I WOULD have thought that it was news that the Pope had called the EU’s refugee “holding centres” on Lesbos “concentration camps”, but I didn’t see any reference to this in British print, although the Mail Online picked it up. Even that led with the “outrage” of Jewish leaders that he should have used such language.
One interesting thing about this story is that there were two perfectly good news lines in it: one about the persecution of Christians by Muslims, and one about the treatment of (largely Muslim) refugees in Europe. Both were in the Reuters report that almost all subsequent coverage was based on, and in the Catholic News Service reporting, but their order was different, and so was the slant of the resulting stories.
The Reuters story, by the respected veteran Philip Pullella, starts: “Pope Francis urged governments on Saturday to get migrants and refugees out of holding centres, saying many had become ‘concentration camps’.
“During a visit to a Rome basilica, where he met migrants, Francis told of his trip to a camp on the Greek island of Lesbos last year.”
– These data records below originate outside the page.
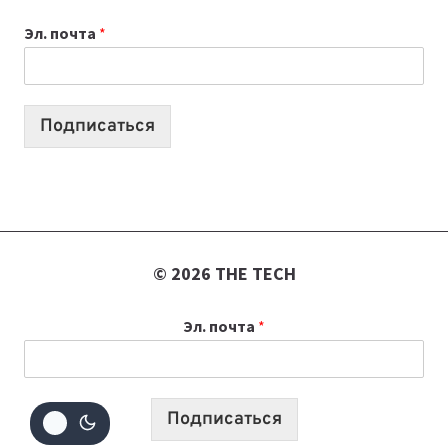
ВАЙБКОДИНГА,
Эл. почта
*
КОТОРЫЕ
ПОМОГАЮТ
СОЗДАВАТЬ
ПРОДУКТЫ
Подписаться
БЕЗ
СЛОЖНОГО
КОДА
© 2026 THE TECH
Эл. почта
*
Подписаться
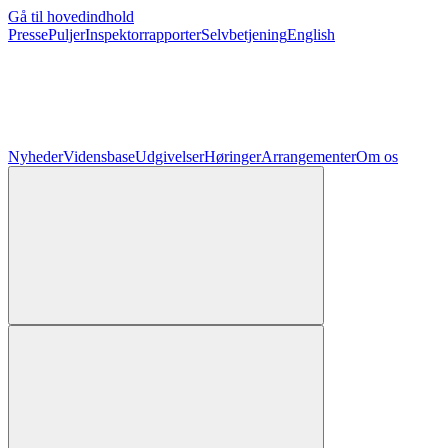
Gå til hovedindhold
Presse
Puljer
Inspektorrapporter
Selvbetjening
English
Nyheder
Vidensbase
Udgivelser
Høringer
Arrangementer
Om os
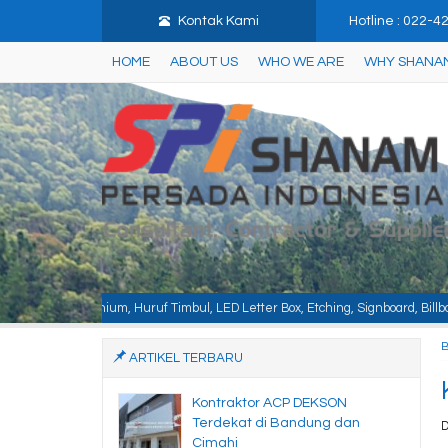
Kontak Kami
Hotline : 022-
HOME
ABOUT US
WHO WE ARE
WHY SHANA
Timbul, LED Letter Box, Etching, Signboard, Billboard, Baja Berat, Baja Ring
ARTIKEL TERBARU
Kontraktor ACP DEKSON
Terdekat di Bandung dan
D
Cimahi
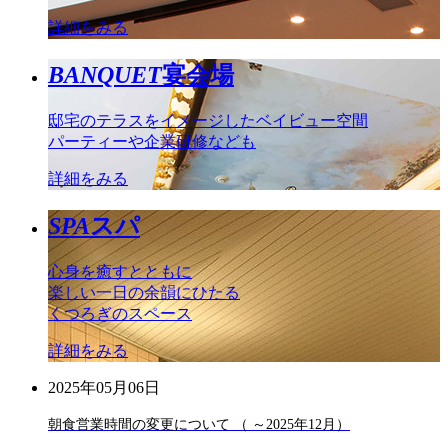
詳細をみる
BANQUET
宴会場
邸宅のテラスをイメージしたベイビュー空間
パーティーや企業研修なども
詳細をみる
SPA
スパ
心身を癒すとともに
楽しい一日の余韻にひたる
くつろぎのスペース
詳細をみる
2025年05月06日
朝食営業時間の変更について （ ～2025年12月）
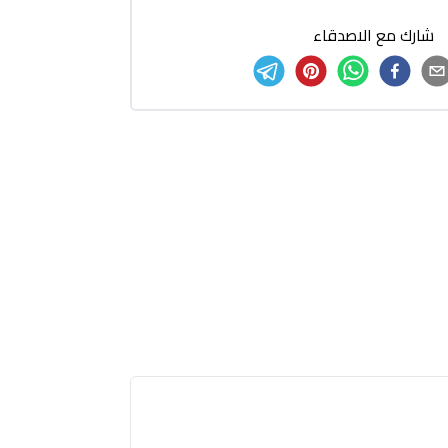
شارك مع الاصدقاء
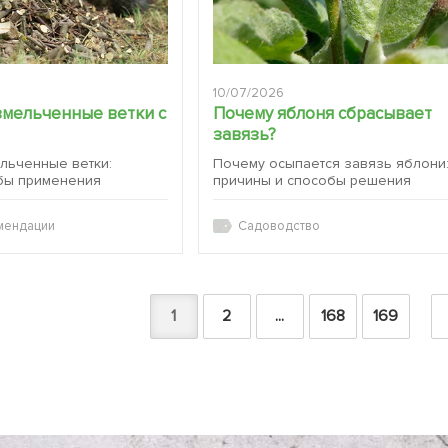
10/07/2026
змельченные ветки с
Почему яблоня сбрасывает
завязь?
ельченные ветки:
Почему осыпается завязь яблони
бы применения
причины и способы решения
мендации
Садоводство
1
2
...
168
169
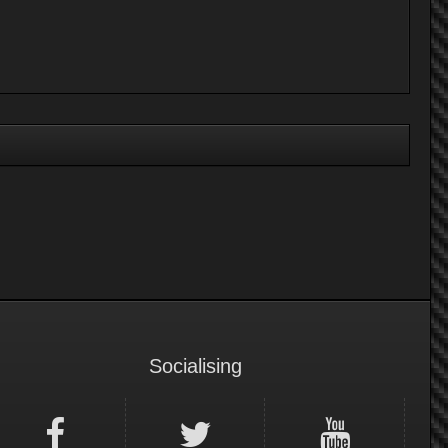
Socialising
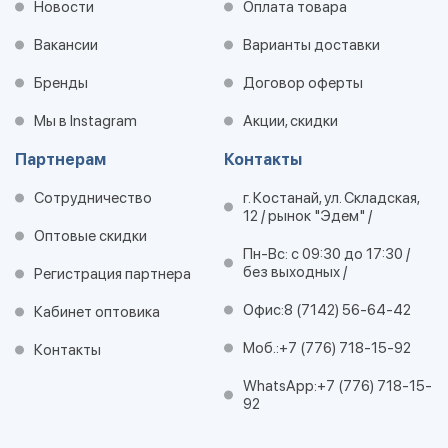
Новости
Оплата товара
Вакансии
Варианты доставки
Бренды
Договор оферты
Мы в Instagram
Акции, скидки
Партнерам
Контакты
Сотрудничество
г. Костанай, ул. Складская,
12 / рынок "Эдем" /
Оптовые скидки
Пн-Вс: с 09:30 до 17:30 /
без выходных /
Регистрация партнера
Офис:
8 (7142) 56-64-42
Кабинет оптовика
Моб.:
+7 (776) 718-15-92
Контакты
WhatsApp:
+7 (776) 718-15-
92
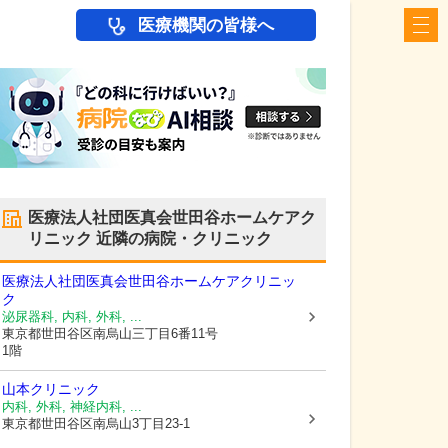
医療機関の皆様へ
医療法人社団医真会世田谷ホームケアク
リニック
近隣の病院・クリニック
医療法人社団医真会世田谷ホームケアクリニッ
ク
泌尿器科, 内科, 外科, ...
東京都世田谷区
南烏山三丁目6番11号
1階
山本クリニック
内科, 外科, 神経内科, ...
東京都世田谷区
南烏山3丁目23-1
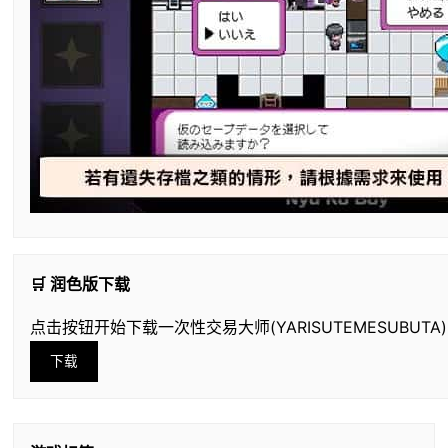
🛒 润色版下载
点击按钮开始下载一次性交易大师(YARISUTEMESUBUTA)
下载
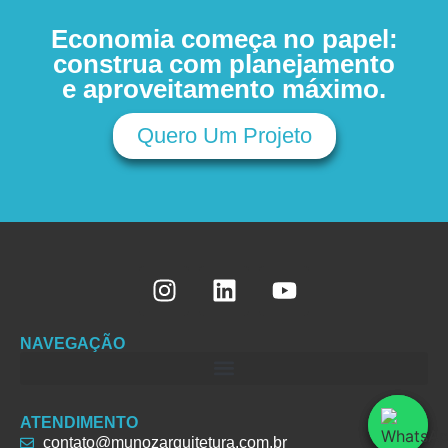
Economia começa no papel:
construa com planejamento
e aproveitamento máximo.
Quero Um Projeto
NAVEGAÇÃO
ATENDIMENTO
contato@munozarquitetura.com.br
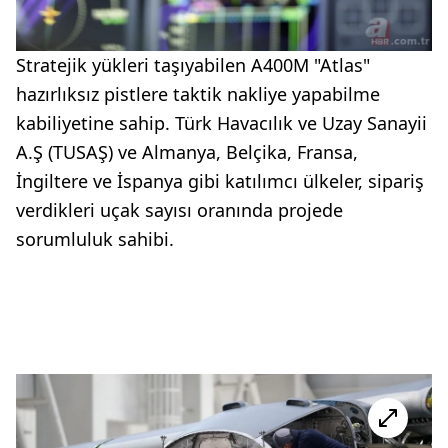
Stratejik yükleri taşıyabilen A400M "Atlas"
hazırlıksız pistlere taktik nakliye yapabilme
kabiliyetine sahip. Türk Havacılık ve Uzay Sanayii
A.Ş (TUSAŞ) ve Almanya, Belçika, Fransa,
İngiltere ve İspanya gibi katılımcı ülkeler, sipariş
verdikleri uçak sayısı oranında projede
sorumluluk sahibi.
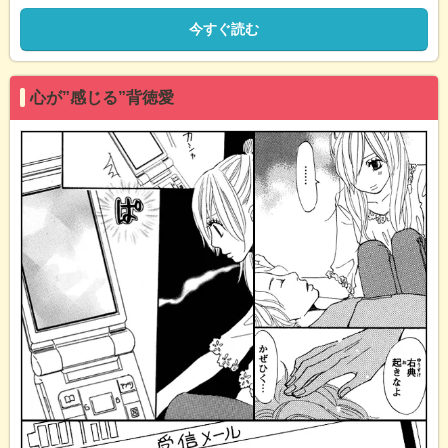
今すぐ読む
心が”感じる”背徳愛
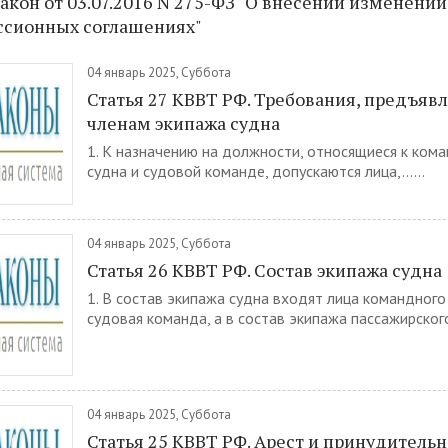
кон от 03.07.2016 N 275-ФЗ "О внесении изменени
ессионных соглашениях"
04 январь 2025, Суббота
Статья 27 КВВТ РФ. Требования, предъяв
членам экипажа судна
1. К назначению на должности, относящиеся к ком
судна и судовой команде, допускаются лица,......
04 январь 2025, Суббота
Статья 26 КВВТ РФ. Состав экипажа судна
1. В состав экипажа судна входят лица командного
судовая команда, а в состав экипажа пассажирского..
04 январь 2025, Суббота
Статья 25 КВВТ РФ. Арест и принудитель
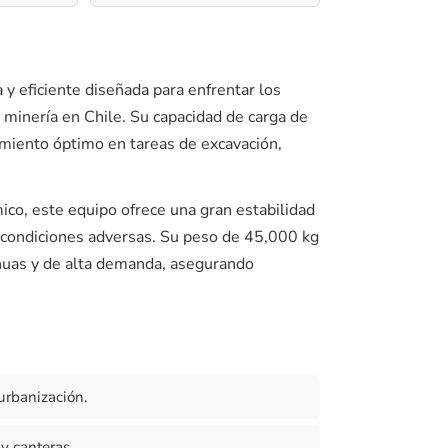
y eficiente diseñada para enfrentar los
 minería en Chile. Su capacidad de carga de
miento óptimo en tareas de excavación,
co, este equipo ofrece una gran estabilidad
s y condiciones adversas. Su peso de 45,000 kg
inuas y de alta demanda, asegurando
urbanización.
y canteras.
Only in the third paragraph does it come to the point of the visit: “He met a Muslim refugee from the Middle East there who told him how ‘terrorists came to our country’. Islamists had slit the throat of the man’s Christian wife because she refused to throw her crucifix on the ground.”
(Read that paragraph and then consider the outrage of the Mail reader who commented that “The inmates of the concentration camps — including non Jews — had no choice and many died in the trains as they were transported. Hardly applies to the economic refugees from the Middle East. . . They chose to leave their homes to take advantage of other countries’ benefits.”)
The Catholic News Service, however, buried both possible leads, even though it had some wonderful details. After two paragraphs in praise of love and forgiveness (which, axiomatically, are not newsworthy things for a Pope to praise), it came to this: “Departing from his prepared text, Pope Francis said he wanted to add to the martyrs remembered at St Bartholomew by including ‘a woman — I don’t know her name — but she watches from heaven.’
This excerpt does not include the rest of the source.